It has been described as the future of money. Bitcoin remains tamper proof, inflation and censorship resistant. But, how will things pan out going ahead? Are Bitcoin related products needed? First, Bitcoin is a network and because of some of its specific properties, it can serve as a medium of exchange and a store of value. There are supporters of both camps.
Argument is, Bitcoin can serve both but the needs of each camp will be served in phases. Ideally, this is when miners will be drawing benefits not from rewards—which continue to be halved, but from transaction fees. Then, the network will be stable and thanks to increasing use, volatility will be low and as an “asset” not cash, that cannot be easily be manipulated– BTC is global and immune to local economic events as interest rate hikes or sanctions, demand will be inevitable.
Because of this, corporations will be drawn and consequently create regulated investment vehicles fashioned around Bitcoin providing a channel for investors to funnel their hard-earned capital. Besides, end users need not to know—even though it is a pre-requisite and highly advised to—the inner details of Bitcoin and related infrastructure.
BTC/USD Price Analysis
At spot rates BTC is 3.1 percent in the last day and 2.6 percent in the last week. Even so, our previous BTC/USD trade plan is valid and as prices retest the lower limit of our support zone, traders are naturally edgy. They should be. Odds are, any drop below $3,500 or the 78.6 percent Fibonacci retracement level could open the sell sluices driving BTC prices to Dec 2018 lows of around $3,200.
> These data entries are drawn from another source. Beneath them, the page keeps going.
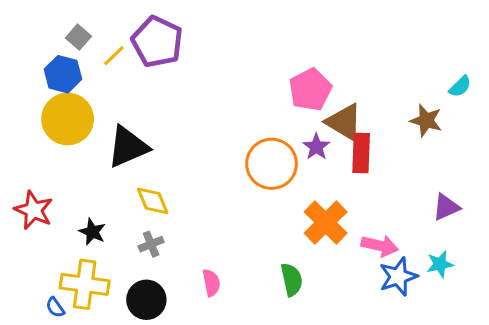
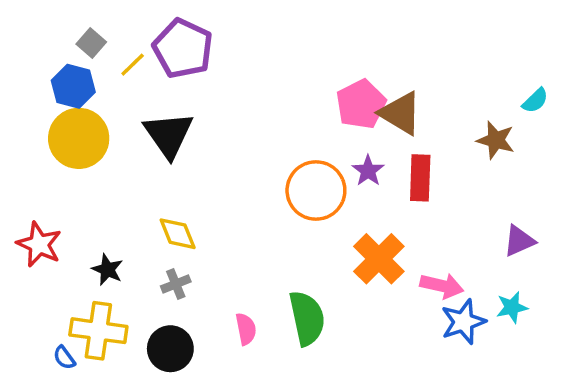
brown triangle: (344, 122) -> (400, 113), moved
black triangle: (128, 147) -> (169, 135), moved, turned -42
green semicircle: (292, 280) -> (307, 318), moved, size x1.4

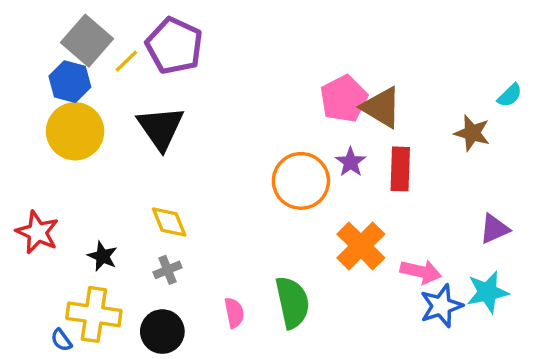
gray square: (91, 43) -> (87, 41), size x1.8
cyan star: (512, 307) -> (487, 292), size x1.4

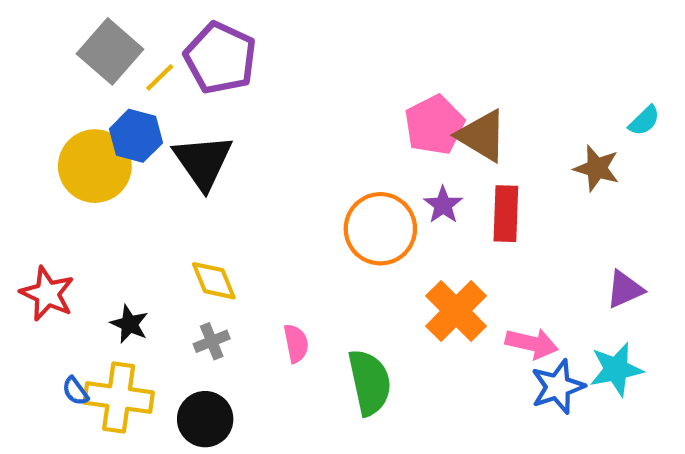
blue hexagon: (70, 82) -> (136, 136), moved
pink semicircle: (234, 313) -> (296, 343), moved
blue semicircle: (61, 340) -> (75, 391), moved

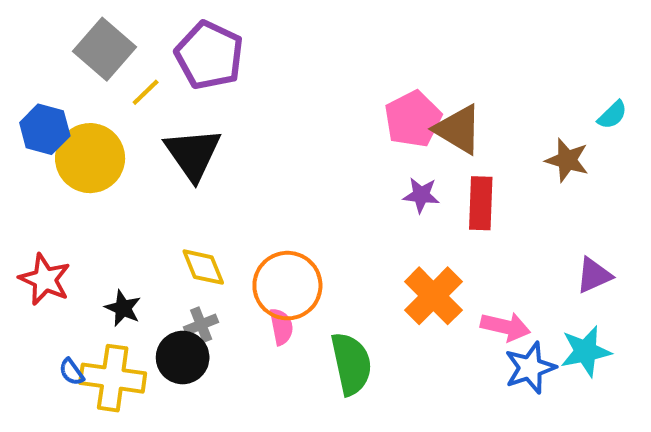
yellow line: (160, 77) -> (146, 92), moved
blue hexagon: (136, 136) -> (45, 129), moved
purple star: (443, 205) -> (421, 195), turned -30
orange circle: (380, 229) -> (287, 286), moved
black circle: (205, 419) -> (183, 358), moved

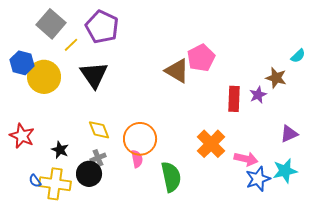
brown triangle: (458, 129) -> (177, 71), moved
purple star: (421, 195) -> (258, 95), moved, turned -30

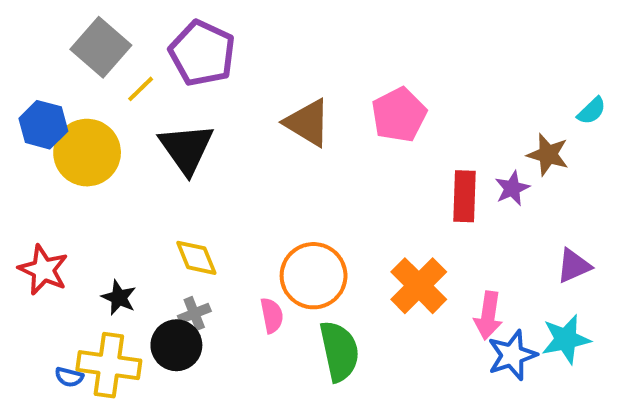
brown triangle: (177, 71) -> (308, 123), moved
orange circle: (140, 139) -> (314, 276), moved
pink arrow: (246, 159) -> (488, 315), turned 85
blue semicircle: (35, 181) -> (69, 377), moved, turned -40

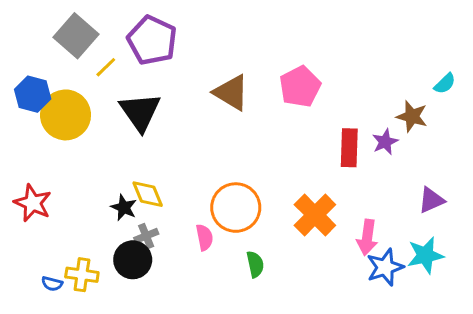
black star: (119, 298) -> (124, 208), moved
green semicircle: (339, 351) -> (255, 264), size x0.6
yellow cross: (109, 365) -> (82, 275), size x0.7

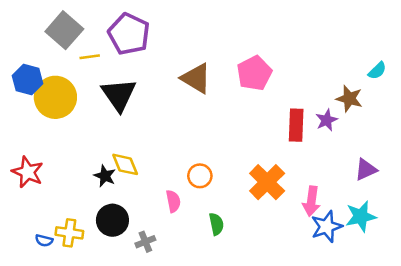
yellow line: (106, 67) -> (90, 57), turned 36
orange circle: (236, 208) -> (200, 176), size x0.6
gray cross: (146, 236) -> (145, 242), moved

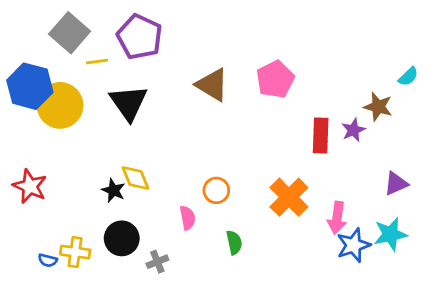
blue hexagon: (28, 80) -> (30, 86), size x1.4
Trend and Candlestick Formation: Bullish, Bull Breakout Pattern
Sellers may have an upper hand at spot rates but BTC is actually bullish in the short-term. While we can argue that sellers are firmly in control and their relentless drive may even spark liquidation, there is hope for bulls. As aforementioned, bears are retesting the lower limit of our support zone at $3,500 meaning this is a deep correction from Dec 2018 highs.
Moving on, we expect prices to steady and even recover in days ahead because if they don’t and there is a breach below the base of our bull flag at $3,500, we may see a meltdown towards $3,200. If not and there is a recovery, $3,500 will be the foundation from where trend—complementing upswings of mid-Dec 2018—resumes towards $4,500.
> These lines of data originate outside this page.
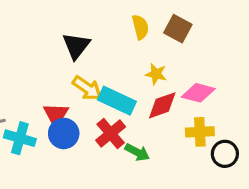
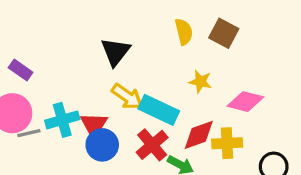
red diamond: (162, 105) -> (199, 135), moved
yellow cross: (200, 132) -> (227, 143), moved
cyan cross: (20, 138) -> (62, 120), moved, turned -32

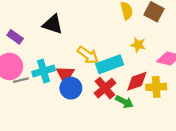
black triangle: (115, 52) -> (53, 24), moved, turned -50
cyan rectangle: (159, 110) -> (110, 64), turned -45

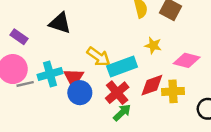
green arrow: (124, 102) -> (122, 113), moved, turned -72

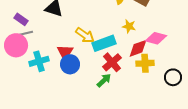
cyan cross: (50, 74) -> (39, 61), moved
gray line: (25, 84) -> (26, 33), moved
red diamond: (152, 85) -> (138, 48), moved
red cross: (117, 93) -> (112, 62), moved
Note that Jan 10 bar did reverse gains of Jan 20 meaning we technically had a three-bar bear reversal pattern—the Evening Star. Now, both were high volumes—Jan 10—35k and Dec 20—65k. However, the fact that Dec 20 had a higher level of participation mean bulls have a chance from an effort versus result perspective.
We shall hold this position—after all, sellers are yet to recover losses from Dec 16-20, 42 days later—but for buyers to be in trend, the anchor bull bar signaling trend change should be accompanied by high volumes exceeding Jan 10’s of 35k.